In January, Damon Wickware took six personal cars to a local auction site in Daphne, Alabama to raise cash for his dealership, Bayview Ford Lincoln Mercury L.L.C.

Wickware, whose auto retail business ranked 100th on the B.E. Auto Dealer 100 list with $21.2 million in revenues, took a $4,000 loss on each car sold. The move was warranted when “you have no other source to get capital,” he says.

Similar frantic acts are being played out among dealers across the country as they grapple with a two-pronged quagmire — a lack of credit to finance vehicle floor plans doubled by a lack of credit to get consumers in vehicles.

African American-owned dealerships such as Wickware’s are not immune to acute U.S. economic woes blanketing the automotive industry. In many instances, minority-owned dealers are far more susceptible to lose money faster because the businesses are typically first-generation operations with smaller cash pools to ride out economic downturns.
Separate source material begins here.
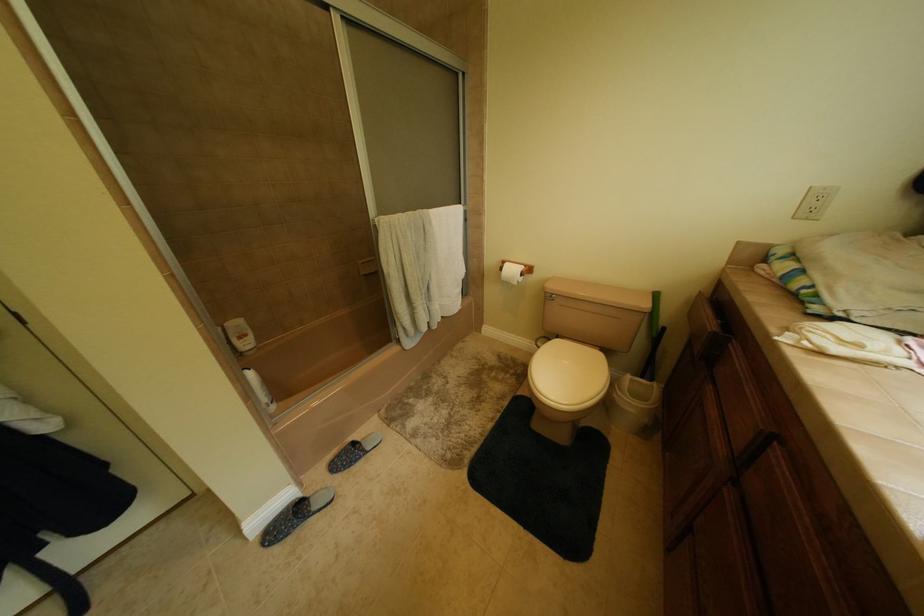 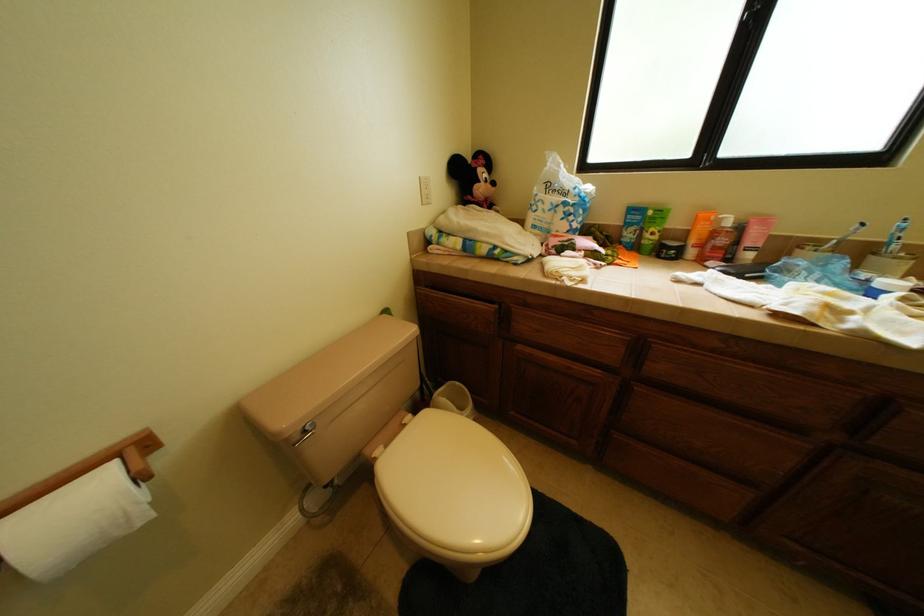 How did the camera likely rotate?

The rotation direction of the camera is right-down.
“It’s such a capital-intensive industry that most of our dealerships have had an issue of being under capitalized,” says Damon Lester, president of the National Association of Minority Automobile Dealers (NAMAD).

Many dealers have made deep staff cuts. Some are considering opting out of dealerships, while others, like Wickware, are trying to shore up capital to keep their businesses going until the economy turns around. But with the credit market at a standstill, there’s not much capital being doled out from banks to keep these businesses propped up until better days.

“Not much of anything is selling,” Wickware says. “We’ve lost a lot of lenders. We’ve had some people come in with $2,000 or $3,000 to put down on a car but with stricter lending requirements, we haven’t been able to sell them anything.”

Wickware needs $1 million in working capital to keep his business afloat until 2010. He says it’s “always a possibility” that his business could shutter if relief doesn’t come soon.